On Mon, May 07, 2007, Linus Torvalds wrote:On Mon, 7 May 2007, Esben Nielsen wrote:
What is (long)(a-b) ? I have tried to look it up in the C99 standeard but I
can't find it. Maybe it is in the referred LIA-1 standeard, which I can't find
with google.
C99 defines unsigned overflow semantics, but it doesn't say anything
about signed overflow, thus it's undefined -- and you have a hard
time finding it out.
However, I have no clue *why* it's undefined and not
implementation defined. Does someone know?
I don't worry about non-2's-complement machines (they don't exist, and
likely won't exist in the future either).
I think DSPs can do saturated arithmetics (clamp to min/max
values instead of wrap around).
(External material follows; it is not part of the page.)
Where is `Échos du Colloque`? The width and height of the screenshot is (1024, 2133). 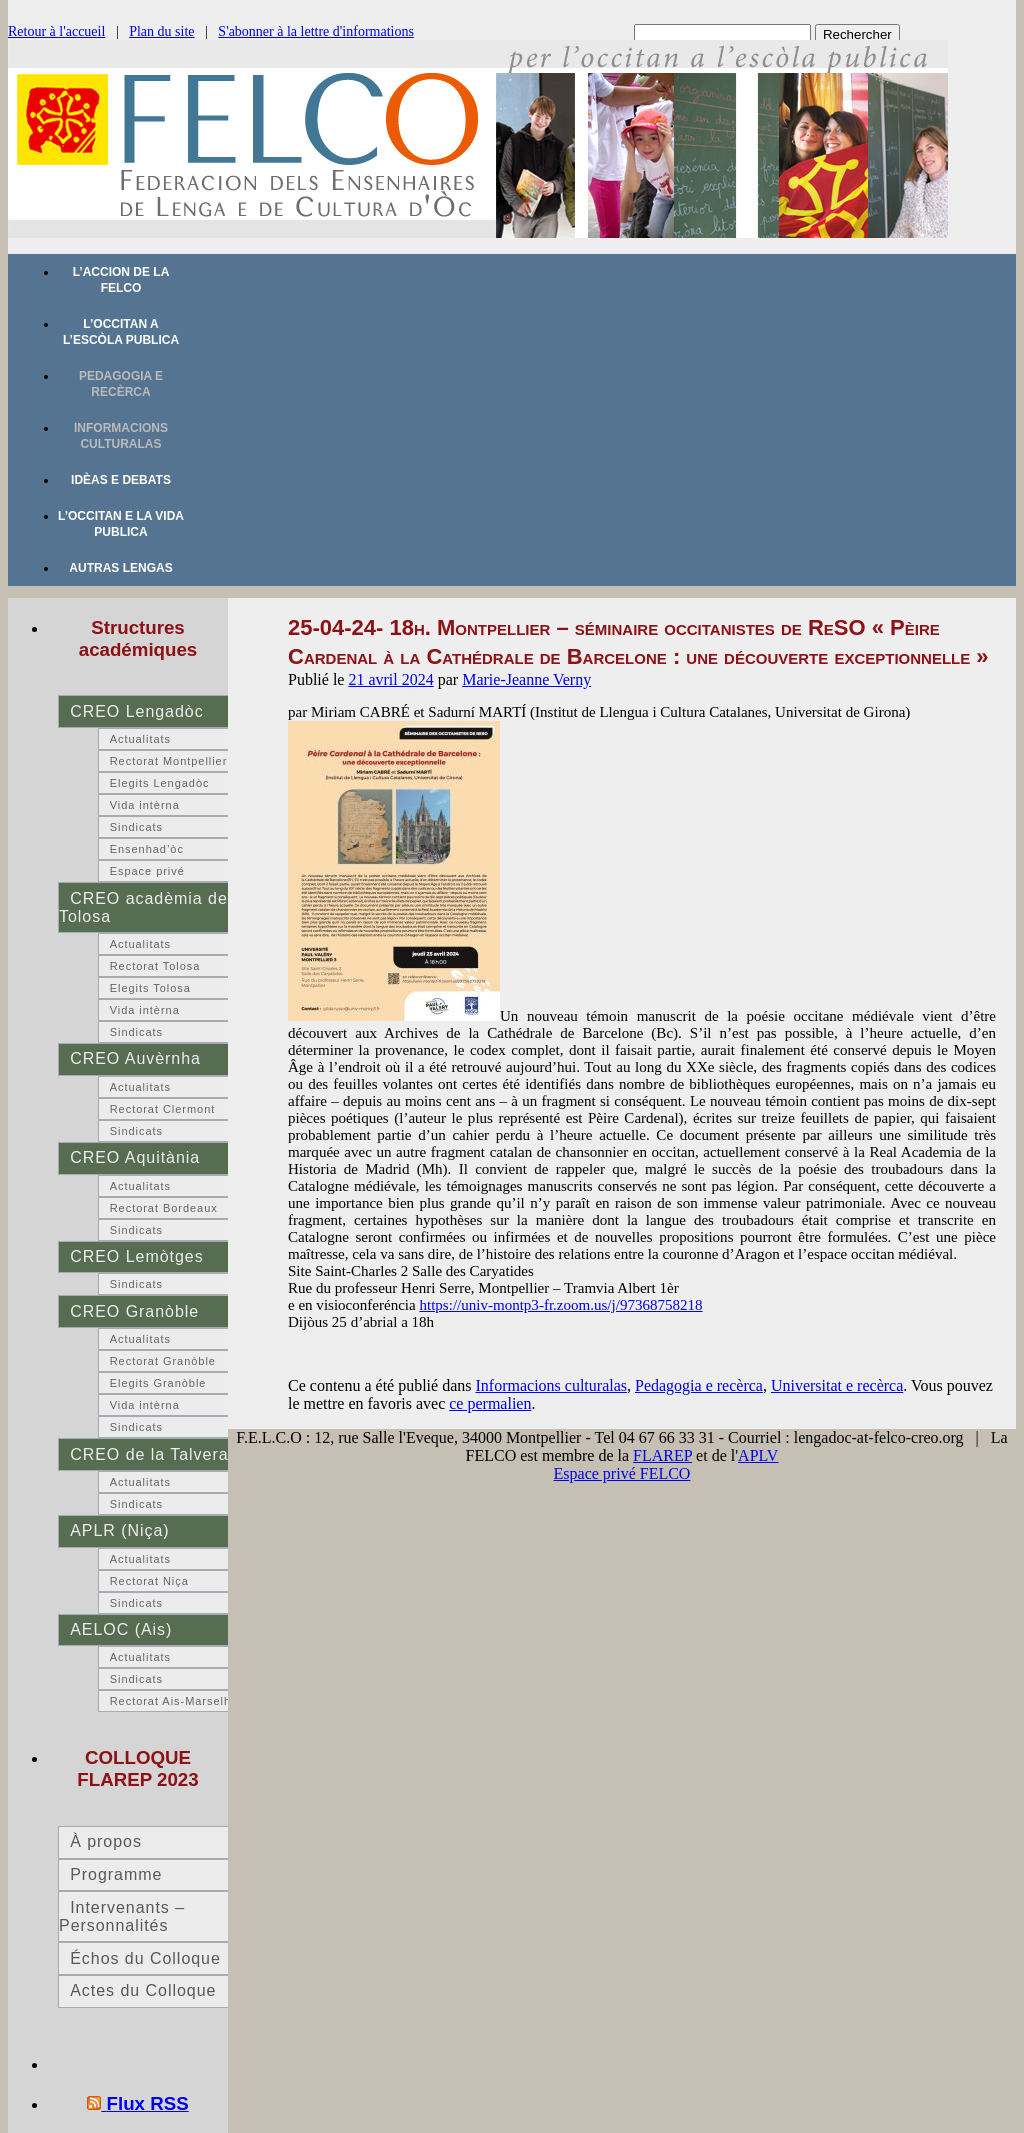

Not that it matters for Linux...
So I worry about compilers rewriting my code.
gcc has -fwrapv and -ftrapv to change signed integer overflow
behaviour.
One baffling example where gcc rewrites code is when
conditionals depend on signed integer overflow:
$ cat xx.c
#include <assert.h>
int foo(int a)
{
assert(a + 100 > a);
return a;
}
int bar(int a)
{
if (a + 100 > a)
a += 100;
return a;
}
$ gcc -Wall -Wextra -fomit-frame-pointer -c xx.c
$ objdump -dr xx.o
xx.o: file format elf32-i386
Disassembly of section .text:
00000000 <foo>:
0: 8b 44 24 04 mov 0x4(%esp),%eax
4: c3 ret
00000005 <bar>:
5: 83 44 24 04 64 addl $0x64,0x4(%esp)
a: 8b 44 24 04 mov 0x4(%esp),%eax
e: c3 ret
The assert and the condition were just dropped
by gcc -- without any warning.
gcc-4.2 will add -fstrict-overflow and -Wstrict-overflow.